[Start of section]

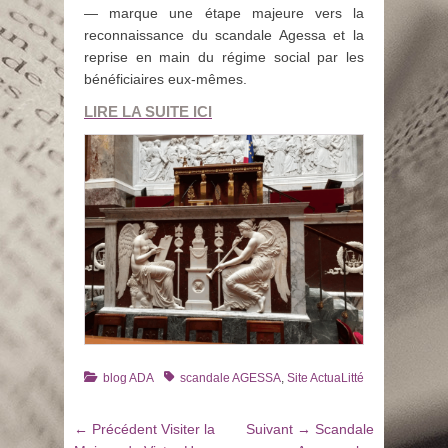
— marque une étape majeure vers la
reconnaissance du scandale Agessa et la
reprise en main du régime social par les
bénéficiaires eux-mêmes.
LIRE LA SUITE ICI
Catégories
Tags
blog ADA
scandale AGESSA
,
Site ActuaLitté
Navigation
Article
Article
← Précédent
Visiter la
Suivant →
Scandale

[End of section]

## [REQUIREMENT]
Where a picture appears, skip it; repeat everything else in the data exactly.

## [RESPONSE TO THIS TASK]
— marque une étape majeure vers la
reconnaissance du scandale Agessa et la
reprise en main du régime social par les
bénéficiaires eux-mêmes.
LIRE LA SUITE ICI
Catégories
Tags
blog ADA
scandale AGESSA
,
Site ActuaLitté
Navigation
Article
Article
← Précédent
Visiter la
Suivant →
Scandale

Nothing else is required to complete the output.